Ms. Belen Vasquez: Action Aid
Listen to Belen's talk entitled "Enhancing the quality and volume of international aid" as a MP3.

* "1.2 billion people or 20% of the world’s population lives on less than a dollar a day. Additional 1.6 billion live on less than a 2 dollars a day."

* "EU-US aid announcements are modest responses that will generate merely a quarter of what is required. Monterrey has not solved the question of long-term aid funding nor has it set a timeframe for reaching the 0.7% target."

* "Donors have put a strong emphasis on aid conditionality or the set of conditions that recipient countries must have in place in order for aid to work and so for them to receive support."

* "Public pressure is essential. We need to tell world leaders that we do not want another document reflecting vague commitments. We want a plan of action setting timeframes for increasing aid to developing countries."
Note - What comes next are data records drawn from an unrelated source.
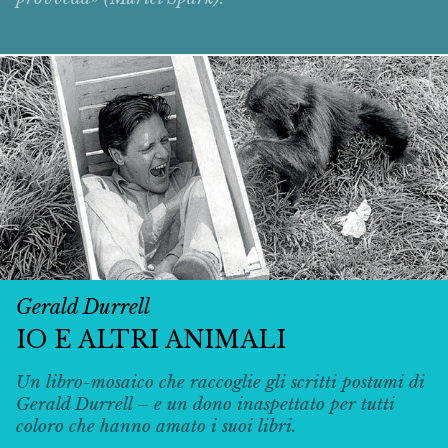
Gerald Durrell
IO E ALTRI ANIMALI
Un libro-mosaico che raccoglie gli scritti postumi di
Gerald Durrell – e un dono inaspettato per tutti
coloro che hanno amato i suoi libri.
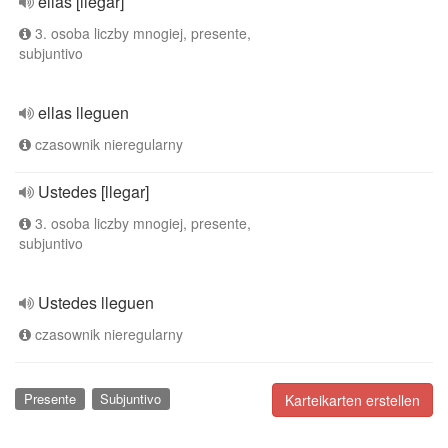
ellas [llegar]
3. osoba liczby mnogiej, presente,
subjuntivo
ellas lleguen
czasownik nieregularny
Ustedes [llegar]
3. osoba liczby mnogiej, presente,
subjuntivo
Ustedes lleguen
czasownik nieregularny
Presente
Subjuntivo
Karteikarten erstellen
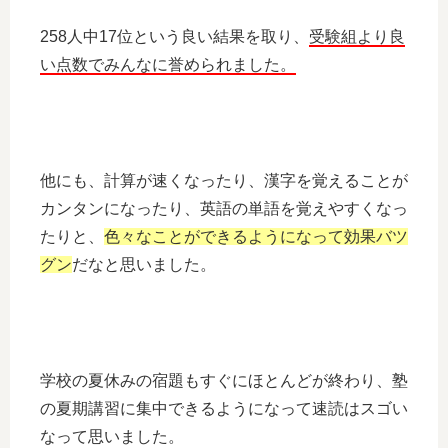
258人中17位という良い結果を取り、
受験組より良
い点数でみんなに誉められました。
他にも、計算が速くなったり、漢字を覚えることが
カンタンになったり、英語の単語を覚えやすくなっ
たりと、
色々なことができるようになって効果バツ
グン
だなと思いました。
学校の夏休みの宿題もすぐにほとんどが終わり、塾
の夏期講習に集中できるようになって速読はスゴい
なって思いました。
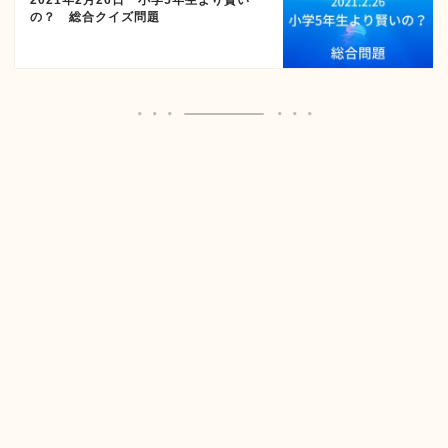
2021年2月26日 小学5年生より賢い
の？ 総合クイズ問題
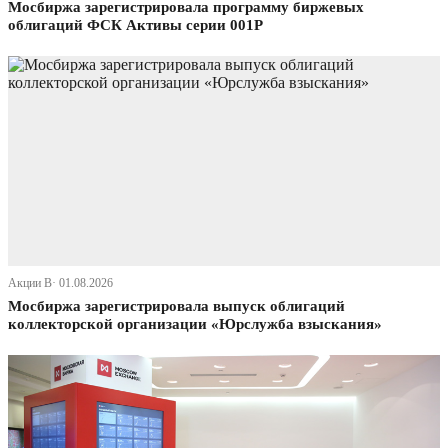
Мосбиржа зарегистрировала программу биржевых
облигаций ФСК Активы серии 001Р
Акции В· 01.08.2026
Мосбиржа зарегистрировала выпуск облигаций
коллекторской организации «Юрслужба взыскания»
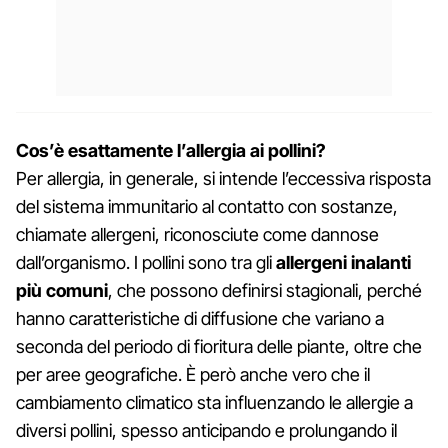
Cos’è esattamente l’allergia ai pollini?
Per allergia, in generale, si intende l’eccessiva risposta
del sistema immunitario al contatto con sostanze,
chiamate allergeni, riconosciute come dannose
dall’organismo. I pollini sono tra gli
allergeni inalanti
più comuni
, che possono definirsi stagionali, perché
hanno caratteristiche di diffusione che variano a
seconda del periodo di fioritura delle piante, oltre che
per aree geografiche. È però anche vero che il
cambiamento climatico sta influenzando le allergie a
diversi pollini, spesso anticipando e prolungando il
Mr. John Bird: The Big Issue
Listen to John's talk entitled "Self-help and society" as a MP3.

* "I was astonished at the lack of opportunity for them to get out of poverty and stand on their own two feet."

* "A hand up not a hand out."

* "A business response to a social crisis."

* "We are interested in you winning control of your lives rather than relying, like pigeons, on being fed by others."

* "We have to change the way in which we give, we have to change the way in which we connect with society."

* "It's about mutual self-interest."


Dr. Robert Barrington: Earthwatch
Listen to Robert's talk entitled "Business and biodiversity" as a MP3

* "The sustainable use of biodiversity, the conservation of biodiversity and the equitable sharing of benefits... what has business got to do with this?"

* "Businesses like things spelled out in back and white."

* "It takes businesses out of their comfort zone to have to take biodiversity seriously... the expertise lies in NGOs, universities and
local communities."

* "Biodiversity as a business issue."

* "Companies need to mainstream biodiversity in all their operations."

* "Unilever are promising that all of its fish will be sourced from sustainable sources by 2006."


Lord (Robert) May: The Royal Society (The UK's national science academy) + Oxford Uni.
Listen to Lord May's talk entitled "The role and limits of science."

* "Some of the limits to science are uncertainty."

* "Science is there to constrain the discourse, to make sure it is not taking place in cloud-cuckoo land, beyond that it leaves it up to democratic processes in open societies."

* "Globally 56% of the cash that flows through NGOs annually comes from governments."

* "Our activities today rival the scale and scope of natural processes and that is truly unique in the history of life on this planet."

* "Small actions now are much more important, leveraged by non-linear effects, than the activities that clearer evidence will force in 50 years, but it is hard to act now in the interests of a distant future."

* "Consult widely, embrace dissent, engage people even if they don't come forward voluntarily who are likely to disagree with you, expose the argument and expose uncertainty."